The current political deadlock in Tunisia results from the absence of revolutionary figures and forces of reform and social change and not “the ill-informed analyses of Western pundits.” On the one hand, the abysmal political record of Ghanouchi’s Ennahdha a decade after being the leading political force has weakened their hold on power, which in turn has led to serious rifts and in-fighting between the conservatives and the more progressive members. As such, it is misleading to refer to Ennahdha as one monolithic party and ideology. The seemingly corrupt maneuvers of Ghanouchi’s Ennahdha also resulted in widespread public contempt for the Islamic Democratic party and even a strong rejection of Ghannouchi’s legitimacy as a political figure. On the other hand, Saied’s inability to effectively lead the country after his coup and his fixation on political experimentation will eventually jeopardize the post-revolution political gains.
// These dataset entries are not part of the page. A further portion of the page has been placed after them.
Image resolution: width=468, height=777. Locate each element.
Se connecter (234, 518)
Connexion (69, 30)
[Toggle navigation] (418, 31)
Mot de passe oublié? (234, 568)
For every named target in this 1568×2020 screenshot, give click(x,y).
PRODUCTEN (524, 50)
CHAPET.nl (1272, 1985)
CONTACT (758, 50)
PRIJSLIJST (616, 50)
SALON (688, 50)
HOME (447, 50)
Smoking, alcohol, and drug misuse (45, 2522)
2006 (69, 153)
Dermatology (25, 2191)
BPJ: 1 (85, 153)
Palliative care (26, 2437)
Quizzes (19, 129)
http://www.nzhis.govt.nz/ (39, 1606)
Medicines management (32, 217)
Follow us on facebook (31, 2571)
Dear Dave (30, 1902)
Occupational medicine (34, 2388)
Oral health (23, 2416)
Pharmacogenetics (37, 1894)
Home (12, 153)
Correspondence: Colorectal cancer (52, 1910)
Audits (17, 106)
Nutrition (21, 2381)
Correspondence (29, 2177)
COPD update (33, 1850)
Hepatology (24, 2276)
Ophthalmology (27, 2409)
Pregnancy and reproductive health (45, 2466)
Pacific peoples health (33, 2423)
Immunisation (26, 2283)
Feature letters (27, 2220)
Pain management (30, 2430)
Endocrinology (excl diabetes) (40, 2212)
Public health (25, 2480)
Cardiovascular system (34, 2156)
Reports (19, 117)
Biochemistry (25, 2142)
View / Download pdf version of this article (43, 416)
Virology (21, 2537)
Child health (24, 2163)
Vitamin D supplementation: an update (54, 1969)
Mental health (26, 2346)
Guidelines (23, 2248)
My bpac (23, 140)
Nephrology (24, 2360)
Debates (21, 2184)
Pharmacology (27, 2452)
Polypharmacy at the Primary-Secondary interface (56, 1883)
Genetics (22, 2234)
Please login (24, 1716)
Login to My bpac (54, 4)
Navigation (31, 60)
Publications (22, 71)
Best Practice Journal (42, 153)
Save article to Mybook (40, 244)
Tunisian democracy and public discourse don’t have to be driven by a logic of spectacle “to surprise analysts just as it did in 2010–11” and even less by a rhetoric of “we don’t know yet, let’s take some time to see what happens.” Instead, it is urgent to actively participate in safeguarding the ideals and gains of democracy in post-revolutionary Tunisia without succumbing to a nativist attitude that opposes lived experience of native Tunisians to the intellectual freedom of foreign observers and analysts, or vice versa. Whatever civic and democratic capital Tunisians need to build in the coming months to achieve urgent economic and political demands, it should provide barriers to the tyranny of majority opinion and the censorship of those who are considered to be “hot-take arsonists.”